Rather, you may use this tool as a benchmark for your drinking habits. Please consult your primary care physician for a proper diagnosis and full evaluation. You’re most likely here because you’ve googled “Am I an Alcoholic” or you’re worried that you https://ecosoberhouse.com/article/alcoholics-heart-problems-cardiomyopathy/ might have a drinking problem. Maybe you wanted to take a quiz, or maybe you were just curious about what the internet has to say about alcoholism. Alcoholism is a progressive illness that some unfortunate individuals are predisposed to from birth.

  • Sean Leonard is a board-certified psychiatric nurse practitioner.
  • And so, many with substance use disorders simply fail to acknowledge or accept the true breadth of the situation.
  • Instead, the term alcohol dependence and alcohol use disorder are used by medical professionals.
  • These quizzes ask you relevant questions to help you understand where you fall on the spectrum from a healthy relationship with alcohol to a destructive relationship with alcohol.
  • Social and environmental influences increase the likelihood of becoming an alcoholic.

The physical and behavioral signs of alcoholism are hard to miss. Most people aren’t aware of the various medications we have for AUD such as Naltrexone, Acamprosate and Disulfiram. Naltrexone works by blocking the mu-opioid receptor, which is responsible for the pleasurable effects gained from drinking alcohol. Acamprosate reduces cravings by modifying responses between excitatory and inhibitory neurotransmitters. Disulfiram (an aversive agent) discourages drinking indirectly by causing unpleasant effects such as sweating, headache, palpitations, nausea and vomiting if a person drinks alcohol while taking it. This is part of the reason why alcohol abuse is so common among veterans who have
experienced wartime trauma.

Financial Benefits of Quitting Drinking

And when you’re ready, learn about alcohol detox or other treatment programs or get started with online rehab. In some cases, the individual may experience delirium tremens — the most severe form of alcohol withdrawal. This can cause agitation, fever, hallucinations, confusion and seizures.
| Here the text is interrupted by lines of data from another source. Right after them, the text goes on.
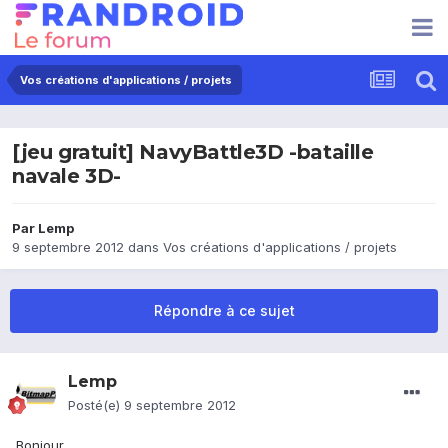
Vos créations d'applications / projets
[jeu gratuit] NavyBattle3D -bataille
navale 3D-
Par
Lemp
9 septembre 2012
dans
Vos créations d'applications / projets
Répondre à ce sujet
Lemp
Posté(e)
9 septembre 2012
Bonjour,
  • In fact, statistics tell us
    that 15.1 million adults have an alcohol use disorder.
  • The best treatment for alcoholism is designed for you at a caring treatment facility.
  • According to recent national survey responses, fourteen million adults in the United States suffer from alcohol use disorder (AUD).

As a result, you might be in denial about whether you’re struggling with an addiction. A SAMHSA-sponsored study actually found that
95.5% of addicts in 2016 who needed treatment didn’t seek it out because
they didn’t think they had a problem. One of the core tenets of alcoholism is that you’re unable to really feel normal
without it. Beyond that though, using alcohol as a way to “unwind” and being
unable to do so without it is characteristic of what could be a serious problem. And if you feel like you need to drink more alcohol than before just to get the same
buzz, you’ve likely built up a tolerance to it which might indicate that you’ve
actually become addicted. Using alcohol to cope with painful emotions is one of the most notable hallmarks
of an addiction.

Understanding these subtypes can make it easier to figure out what type of treatment or interventions will help a person manage their alcohol addiction. Addiction is a psychological process, in the sense that a person’s thoughts become consumed by alcohol, and they behave in ways aimed at obtaining and using more. It is also a physical process, as the body can become physically dependent on alcohol. A person with dependence will experience uncomfortable withdrawal symptoms when not drinking, and they may drink just to avoid feeling these symptoms. Alcoholism is a complex disease involving physical and psychological changes that occur with consistent alcohol use. As people begin to drink more frequently, alcohol produces desired feelings in the body and brain through the release of specific brain chemicals.